松尾:私は実は事業本部長時代、売上にとっても厳しかったのです(笑)。でも社長になって売上って何だろうと考えた時に、売上はお客さまの共感を表した票、支持の表明のようなものだと気づいたのです。スープストックトーキョーに来店して、メニューやサービス、居心地に共感してもらい、足繁く通うリピーターになっていただき、その結果が売上になって表れる。だから最低前年対比130%を目指せと発破をかけるより、瞬間、瞬間の仕事がお客さまの共感を得られる仕事になっているかを、各々が自覚するよう提唱しています。

桜井:共感といえば、獺祭のフランス進出を計画していたとき、業界の色々な人が助言をくれました。フランスはワインの国ですから、日本酒の美味しさは、ワインと比べて子どもじみた味に思われる、もっと角があったほうが良いなど。けれどもそれは違うな、と。ワインはワイン、獺祭は獺祭。私らは獺祭の美味しさだけ追求すれば良くて、その追求した味に共感、共鳴してくれた人と何かできれば良いと感じていました。

するとそのうち世界的なフランス料理シェフのジョエル・ロブション氏から、今の獺祭と一緒にやりたいという話があり、来年共同出資でパリに出店することが決まりました。共感を得られたひとつの象徴的な例 だと思います。

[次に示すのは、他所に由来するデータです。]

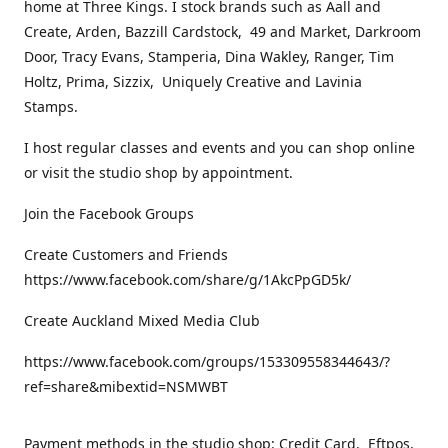
home at Three Kings. I stock brands such as Aall and
Create, Arden, Bazzill Cardstock, 49 and Market, Darkroom
Door, Tracy Evans, Stamperia, Dina Wakley, Ranger, Tim
Holtz, Prima, Sizzix, Uniquely Creative and Lavinia
Stamps.
I host regular classes and events and you can shop online
or visit the studio shop by appointment.
Join the Facebook Groups
Create Customers and Friends
https://www.facebook.com/share/g/1AkcPpGD5k/
Create Auckland Mixed Media Club
https://www.facebook.com/groups/153309558344643/?
ref=share&mibextid=NSMWBT
Payment methods in the studio shop: Credit Card, Eftpos,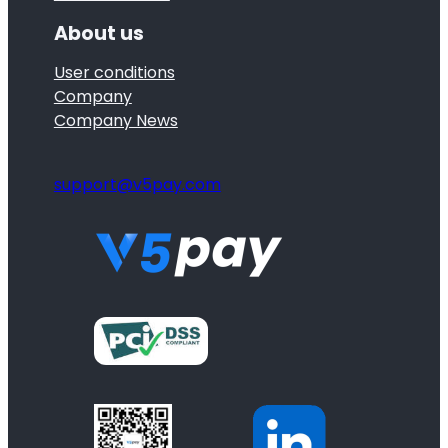
About us
User conditions
Company
Company News
support@v5pay.com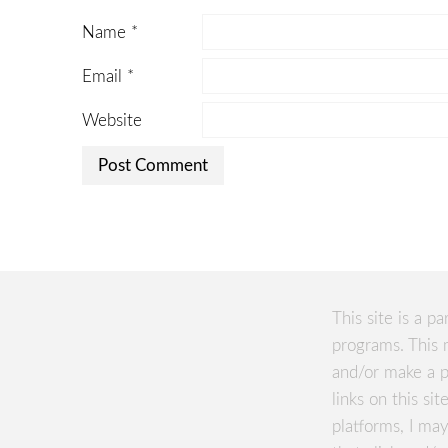
Name
*
Email
*
Website
This site is a pa
programs. This 
and/or make a p
links on this si
platforms, I m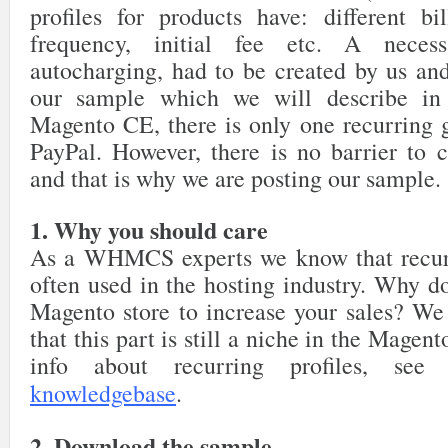
profiles for products have: different bil
frequency, initial fee etc. A necessa
autocharging, had to be created by us and
our sample which we will describe in 
Magento CE, there is only one recurring g
PayPal. However, there is no barrier to c
and that is why we are posting our sample.
1. Why you should care
As a WHMCS experts we know that recur
often used in the hosting industry. Why do
Magento store to increase your sales? We 
that this part is still a niche in the Mage
info about recurring profiles, se
knowledgebase
.
2. Download the sample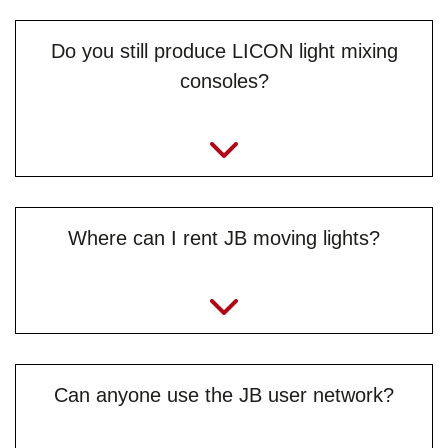
Do you still produce LICON light mixing
consoles?
Where can I rent JB moving lights?
Can anyone use the JB user network?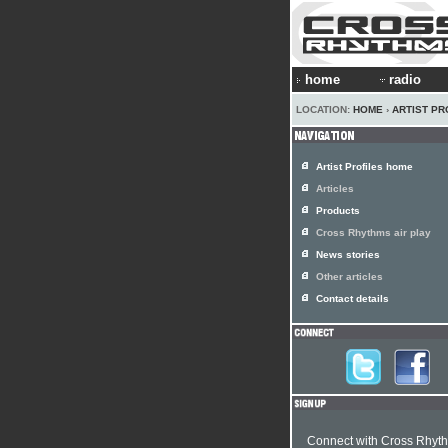
home
radio
LOCATION:
HOME
›
ARTIST PR
Artist Profiles home
Articles
Products
Cross Rhythms air play
News stories
Other articles
Contact details
Connect with Cross Rhyt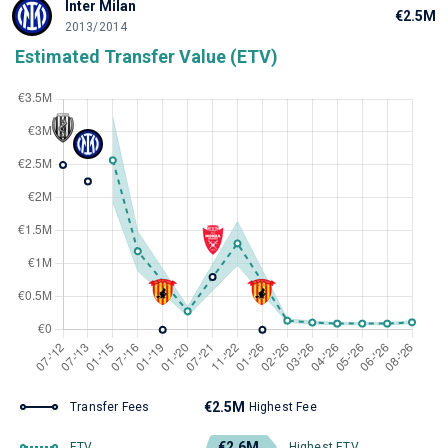
Inter Milan
€2.5M
2013/2014
Estimated Transfer Value (ETV)
€2.5M
Transfer Fees
Highest Fee
€2.6M
ETV
Highest ETV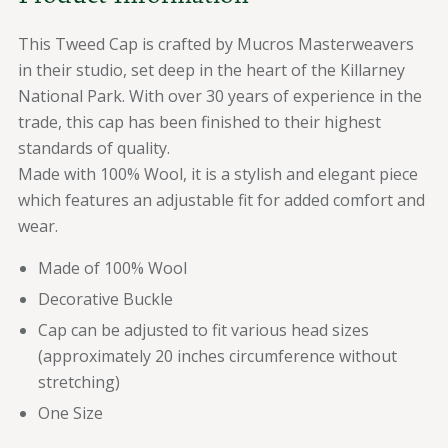
This Tweed Cap is crafted by Mucros Masterweavers
in their studio, set deep in the heart of the Killarney
National Park. With over 30 years of experience in the
trade, this cap has been finished to their highest
standards of quality.
Made with 100% Wool, it is a stylish and elegant piece
which features an adjustable fit for added comfort and
wear.
Made of 100% Wool
Decorative Buckle
Cap can be adjusted to fit various head sizes
(approximately 20 inches circumference without
stretching)
One Size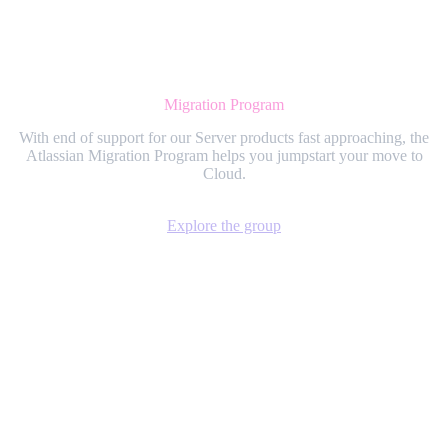
Migration Program
With end of support for our Server products fast approaching, the
Atlassian Migration Program helps you jumpstart your move to
Cloud.
Explore the group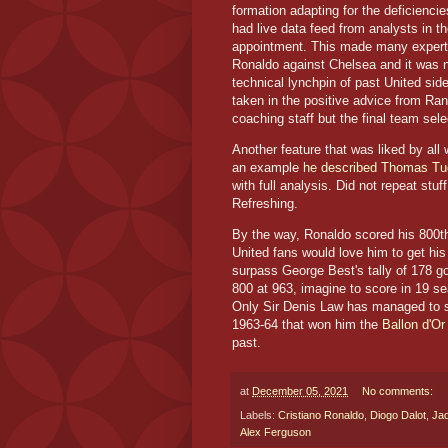
formation adapting for the deficienci
had live data feed from analysts in 
appointment. This made many experts
Ronaldo against Chelsea and it was no
technical lynchpin of past United si
taken in the positive advice from Ra
coaching staff but the final team sel
Another feature that was liked by all
an example
he described Thomas Tuc
with full analysis. Did not repeat stuff
Refreshing.
By the way, Ronaldo scored his 800th
United fans would love him to get his
surpass George Best's tally of 178 
800 at 963, imagine to score in 19 s
Only Sir Denis Law has managed to s
1963-64 that won him the
Ballon d'Or
past.
at
December 05, 2021
No comments:
Labels:
Cristiano Ronaldo
,
Diogo Dalot
,
Ja
Alex Ferguson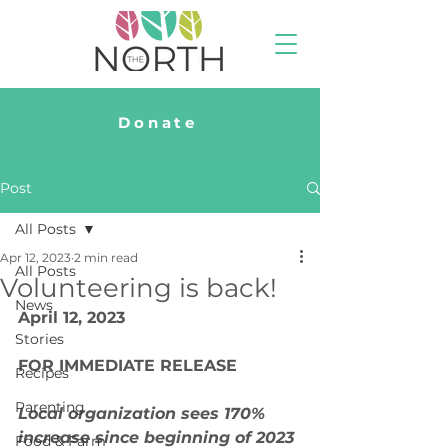
Donate
Post
All Posts
Apr 12, 2023
2 min read
All Posts
Volunteering is back!
News
April 12, 2023
Stories
FOR IMMEDIATE RELEASE
Recipes
Parenting
Local organization sees 170% 
increase since beginning of 2023 
Food & Farm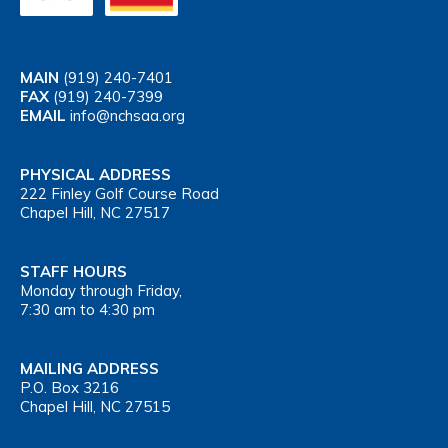
MAIN
(919) 240-7401
FAX
(919) 240-7399
EMAIL
info@nchsaa.org
PHYSICAL ADDRESS
222 Finley Golf Course Road
Chapel Hill, NC 27517
STAFF HOURS
Monday through Friday,
7:30 am to 4:30 pm
MAILING ADDRESS
P.O. Box 3216
Chapel Hill, NC 27515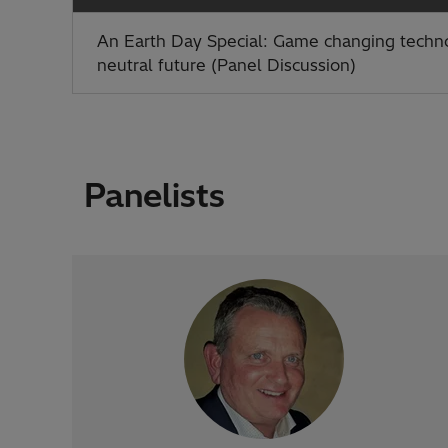
An Earth Day Special: Game changing techno
neutral future (Panel Discussion)
Panelists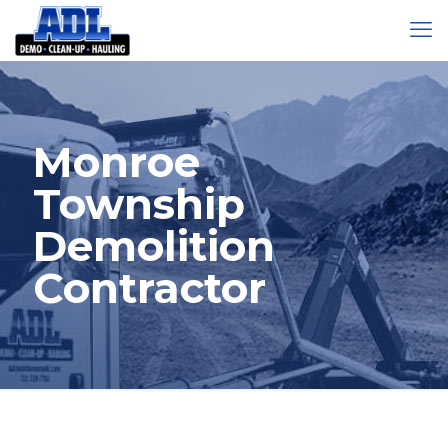
Monroe
Township
Demolition
Contractor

松尾:私どもの会社でも今年、ある象徴的なことがありました。営業担当のエリアマネージャーを企画やプロモーションに参加させようと、自分が社長だと思って、どうやってお客さまとの共感をつくるか考えてみなさいと指示しました。

それである営業は、友人や家族にスープストックトーキョーについての感想や注文を聞いて回ったようなのですが、そこでほとんどの人が当店でカレーが食べられることを知らなかったことに驚き愕然としたと。それでスープストックトーキョーは多種の美味しいカレーを提供していることを何としても知らせたいと言ったのです。その提案から全社一丸となって「2016.6.10スープのない1日Curry Stock Tokyo」を実現しました。全店大行列ができました。

一人の「想い」がこもった提案に社員と1400名のアルバイトが共感し、この行列を成し遂げたのです。その日、お客さまが何か黄色のものをご持参されたら、大盛りにするなどサービスをすることも告知したら、大勢の方がご持参くださって、各店で店のスタッフのモチベーションが一気に上がりました。やはりお客さまの共感、アクションほどモチベーションを上げるものはないなと実感しました。

桜井:よく分かります。私どもは製造業なので、直接酒づくりの従業員がお客さまと接触するというのは、工場見学くらいなのですが、まあ従業員は無愛想。挨拶くらいしなさいと言っても言うことを聞かない(笑)。ところがお客さまのほうから「獺祭おいしいよ」「製造おつかれさま」などとお声掛けくださって、ある時期から従業員側から挨拶するようになったんですね。「社長、あんたのとこの工場の人から笑顔で挨拶してもらって、アレ気持ちいいなあ」と言われました。それは我々の教育でできたのではなく、お客さまが社員を育ててくれたのですね。